+++ DATASET EXTRACT +++

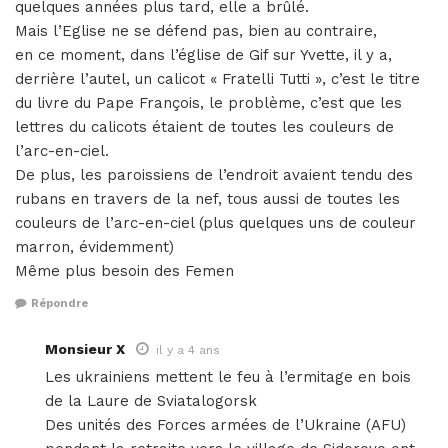
quelques années plus tard, elle a brûlé.
Mais l’Eglise ne se défend pas, bien au contraire,
en ce moment, dans l’église de Gif sur Yvette, il y a,
derrière l’autel, un calicot « Fratelli Tutti », c’est le titre
du livre du Pape François, le problème, c’est que les
lettres du calicots étaient de toutes les couleurs de
l’arc-en-ciel.
De plus, les paroissiens de l’endroit avaient tendu des
rubans en travers de la nef, tous aussi de toutes les
couleurs de l’arc-en-ciel (plus quelques uns de couleur
marron, évidemment)
Même plus besoin des Femen
Répondre
Monsieur X
il y a 4 ans
Les ukrainiens mettent le feu à l’ermitage en bois
de la Laure de Sviatalogorsk
Des unités des Forces armées de l’Ukraine (AFU)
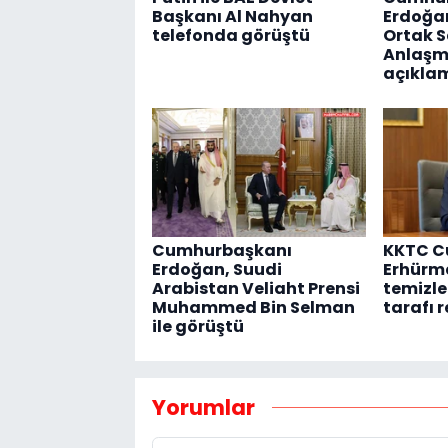
Başkanı Al Nahyan
Erdoğa
telefonda görüştü
Ortak 
Anlaşmas
açıkla
Cumhurbaşkanı
KKTC C
Erdoğan, Suudi
Erhürm
Arabistan Veliaht Prensi
temizle
Muhammed Bin Selman
tarafı 
ile görüştü
Yorumlar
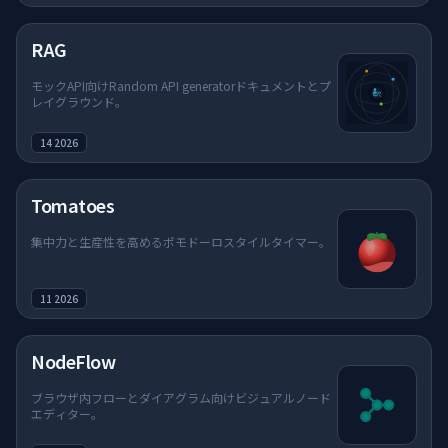
RAG
モックAPI向けRandom API generatorドキュメントとプ
レイグラウンド。
14 2026
Tomatoes
集中力と生産性を高めるポモドーロスタイルタイマー。
11 2026
NodeFlow
ブラウザ内フローとダイアグラム向けビジュアルノード
エディター。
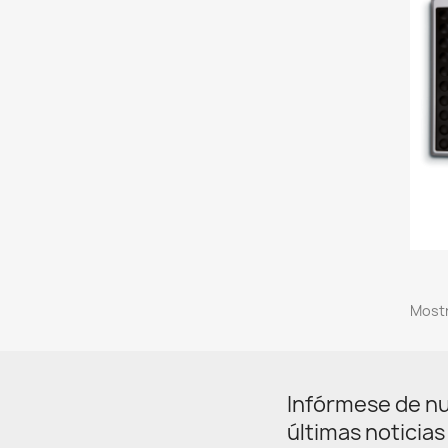
Mostr
Infórmese de n
últimas noticias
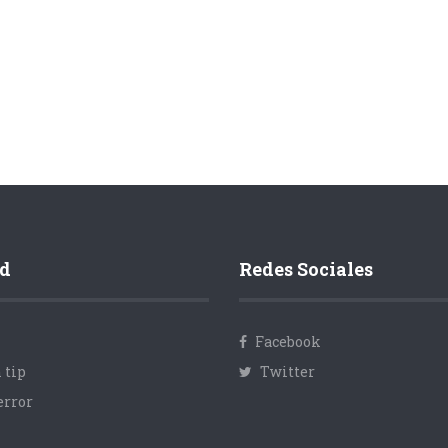
d
Redes Sociales
Facebook
 tip
Twitter
error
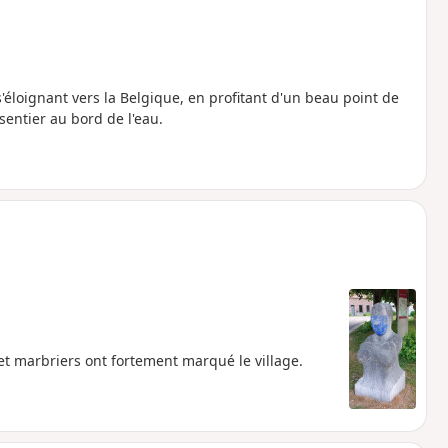
éloignant vers la Belgique, en profitant d'un beau point de
sentier au bord de l'eau.
 et marbriers ont fortement marqué le village.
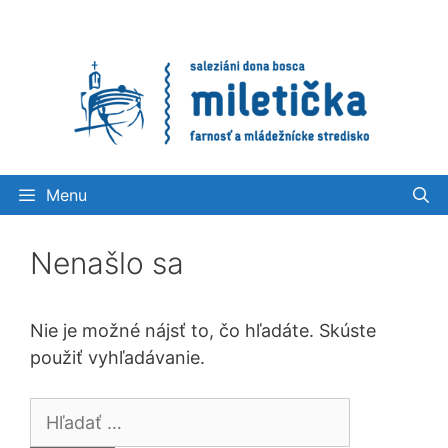
Preskočiť
na
obsah
Menu
Nenašlo sa
Nie je možné nájsť to, čo hľadáte. Skúste
použiť vyhľadávanie.
Hľadať:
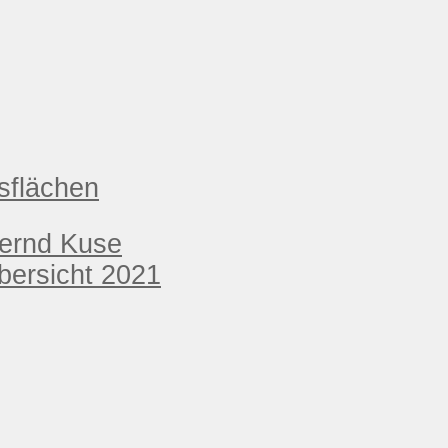
sflächen
Bernd Kuse
ersicht 2021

+++

### WHAT IS NEEDED
When copying, output the data exactly and leave out the pictures.

### YOUR SOLUTION
quelques années plus tard, elle a brûlé.
Mais l’Eglise ne se défend pas, bien au contraire,
en ce moment, dans l’église de Gif sur Yvette, il y a,
derrière l’autel, un calicot « Fratelli Tutti », c’est le titre
du livre du Pape François, le problème, c’est que les
lettres du calicots étaient de toutes les couleurs de
l’arc-en-ciel.
De plus, les paroissiens de l’endroit avaient tendu des
rubans en travers de la nef, tous aussi de toutes les
couleurs de l’arc-en-ciel (plus quelques uns de couleur
marron, évidemment)
Même plus besoin des Femen
Répondre
Monsieur X
il y a 4 ans
Les ukrainiens mettent le feu à l’ermitage en bois
de la Laure de Sviatalogorsk
Des unités des Forces armées de l’Ukraine (AFU)
Başkanı Al Nahyan
Erdoğa
telefonda görüştü
Ortak 
Anlaşmas
açıkla
Cumhurbaşkanı
KKTC C
Erdoğan, Suudi
Erhürm
Arabistan Veliaht Prensi
temizle
Muhammed Bin Selman
tarafı 
ile görüştü
Yorumlar
RAG
モックAPI向けRandom API generatorドキュメントとプ
レイグラウンド。
14 2026
Tomatoes
集中力と生産性を高めるポモドーロスタイルタイマー。
11 2026
NodeFlow
ブラウザ内フローとダイアグラム向けビジュアルノード
エディター。
Mostr
Infórmese de n
últimas noticias
d
Redes Sociales
Facebook
 tip
Twitter
error
éloignant vers la Belgique, en profitant d'un beau point de
sentier au bord de l'eau.
 et marbriers ont fortement marqué le village.
Preskočiť
na
obsah
Menu
Nenašlo sa
Nie je možné nájsť to, čo hľadáte. Skúste
použiť vyhľadávanie.
Hľadať:
sflächen
Bernd Kuse
ersicht 2021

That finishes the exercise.